Assignment:
Copy every line of the records exactly, without including the images.

(Stored data)
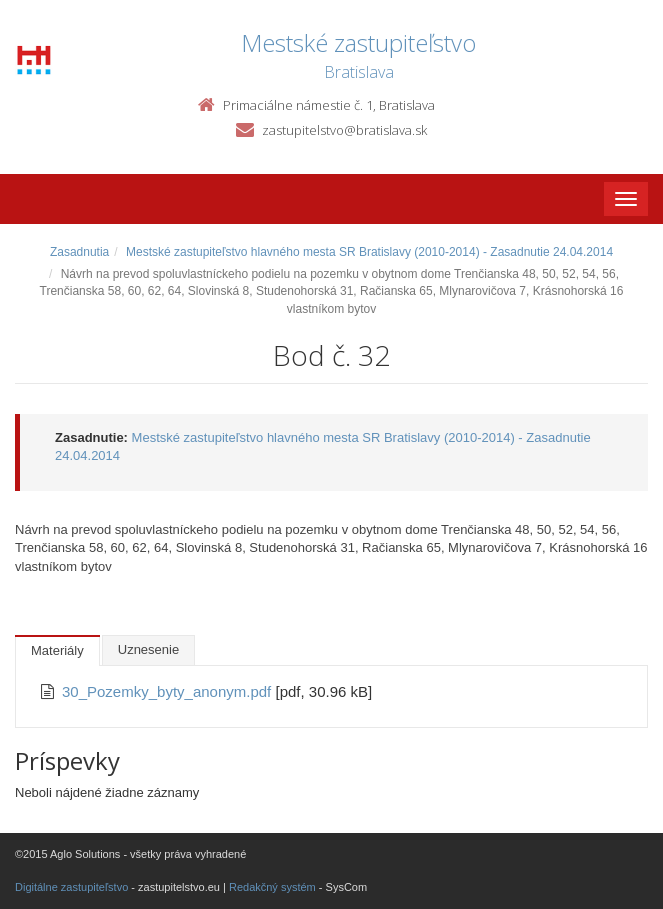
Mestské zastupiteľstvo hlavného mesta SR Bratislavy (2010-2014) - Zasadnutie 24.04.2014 (369, 252)
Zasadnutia (79, 252)
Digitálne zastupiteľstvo (71, 887)
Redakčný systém (272, 887)
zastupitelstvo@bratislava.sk (344, 130)
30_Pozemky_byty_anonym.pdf (168, 691)
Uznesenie (148, 649)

Result for this task:
Mestské zastupiteľstvo hlavného mesta SR Bratislavy (2010-2014) - Zasadnutie 24.04.2014 (369, 252)
Zasadnutia (79, 252)
Digitálne zastupiteľstvo (71, 887)
Redakčný systém (272, 887)
zastupitelstvo@bratislava.sk (344, 130)
30_Pozemky_byty_anonym.pdf (168, 691)
Uznesenie (148, 649)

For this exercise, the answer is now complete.